For aerospace associate professor Nate Callender, who represented his department along with a number of flight instructors from its Flight Operations Center at Murfreesboro Airport, the air show experience proves “military aviation is another path for students to consider. They come in thinking ‘airline,’ but this would be another route to pursue.”
McPhee said MTSU’s partnership with the air show also afford an opportunity for the university to include another aerospace partner, Civil Air Patrol, the volunteer civilian auxiliary of the U.S. Air Force, in Friday’s interaction with the Navy flight team.
“Strategic partnerships like we have with the Air Show and Civil Air Patrol are true win-win opportunities for all involved,” he said.
MTSU’s sponsorship of the Navy Growler
MTSU is the presenting sponsor of the Navy Growler Legacy Team.

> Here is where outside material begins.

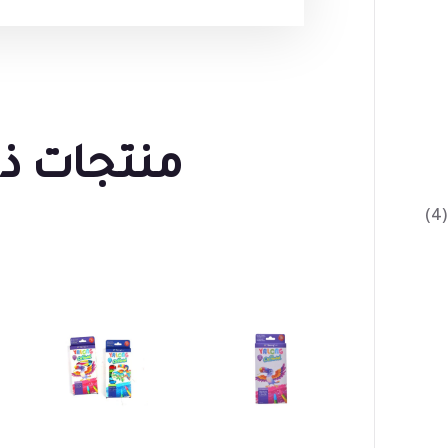
منتجات ذ
(4)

The team, based at NAS Whidbey Island, Washington, conducts legacy flights, along with a non-aerobatic demonstration, at air shows across the nation.
At air shows, the team’s two Growlers shred the sky while demonstrating the awesome capabilities of the EA-18G before being joined in close formation with a classic Navy aircraft from the Vietnam War era, the North American T-28 Trojan, for a moving three-ship salute to the history and tradition of Naval Aviation.
Team pilot Lt. Thomas Demonbreun is a Murfreesboro native and 2008 Siegel High School graduate. His family still lives in Murfreesboro, with a sister, Anna Morgan, now an alumna, and younger brother, Judd Demonbreun, still an MTSU student, studying criminal justice.